Our laboratory is interested in the biochemical mechanisms that regulate body weight. Until the mid-1990s, adipose tissue had been largely considered to be an inert storage depot for excess metabolic fuel. In the ensuing years, there has been a deeper appreciation that a fairly large number of cytokines and growth factors are secreted from adipose tissue and may play significant roles in insulin resistance and cell differentiation and growth.
Accumulation of excess calories as triglycerides in adipose tissue is largely driven by insulin, and subsequent access to this stored fuel is gated by the catecholamine to stimulate lipolysis. Activation of the adrenaline receptors, specifically the members of the beta-adrenergic receptor (beta-AR) family, provides the major stimulus for the hydrolysis and release of stored lipids. There are three known beta-AR subtypes, one of which is expressed predominantly in the adipocyte: the beta3-AR. Our lab has been deciphering how the beta-ARs on fat cells are regulated and how their structural features dictate their signal transduction properties, including a process called nonshivering thermogenesis, in brown fat. Brown fat cells are specialized cells rich in mitochondria and defined by their ability to express the mitochondrial uncoupling protein UCP1, which allows the dissipation of the proton gradient in the inner mitochondrial membrane to yield heat at the expense of ATP production. Although known to exist in newborns humans, it was largely considered to be absent from adult humans. The past few years have revealed that this assumption is incorrect and once again opens the opportunity to consider brown adipocytes as a potential means for improving energy expenditure and the ‘burning’ of calories as heat instead of storing them as fat.

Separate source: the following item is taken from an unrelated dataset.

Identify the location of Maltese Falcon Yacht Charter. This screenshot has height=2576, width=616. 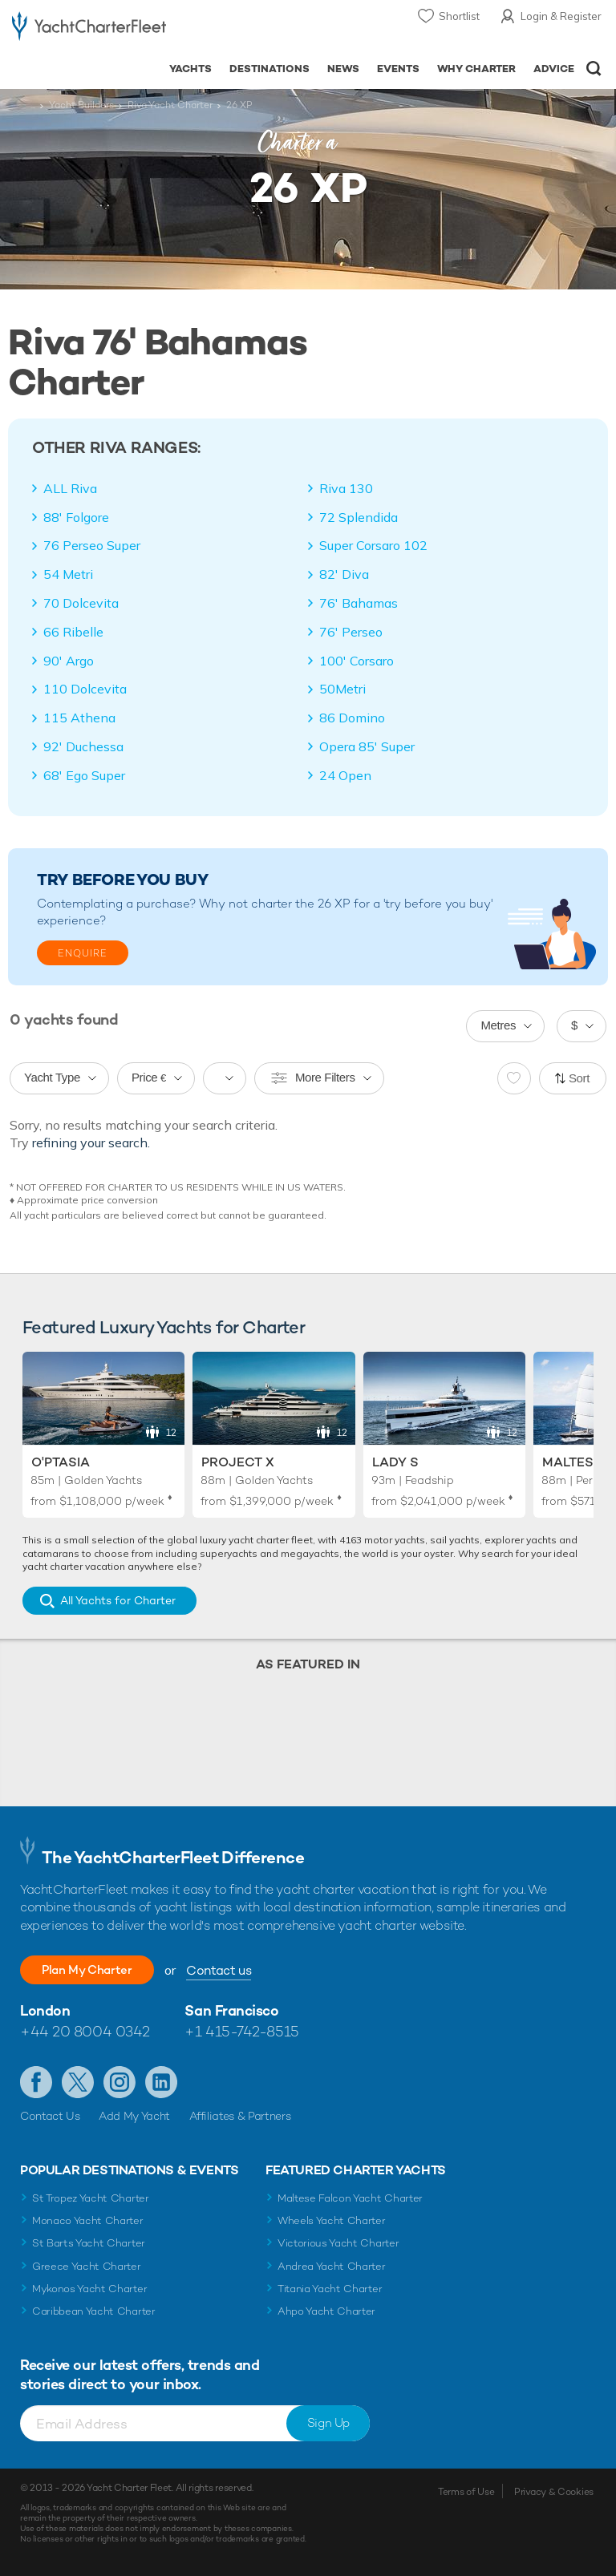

These discoveries, as well as the realization that a host of biochemical and environmental factors contribute to the obesity epidemic, mark a new era in understanding how organ systems communicate their energy demands and reserves to regulate body weight.
Dr. Collins received her B.S., degree in Zoology from the University of Massachusetts at Amherst, after which she was a research technician at the Mass.General Hospital (Boston) and at the California Institute of Technology in Pasadena CA. She received her doctorate in biochemistry and drug metabolism from the Massachusetts Institute of Technology with Dr. Michael Marletta, and conducted postdoctoral research in the lab of Dr. Robert Lefkowitz at Duke University. Dr. Collins continued her research career at Duke University Medical Center by joining the faculty, being awarded tenure, and most recently was at The Hamner Institutes for Health Sciences, helping to develop biomedical research where she was named the Hamner Senior Fellow in Endocrine Biology. Dr. Collins has served on numerous review committees and advisory panels for the National Institutes of Health, the American Diabetes Association, and has been an organizer of many national and international scientific meetings.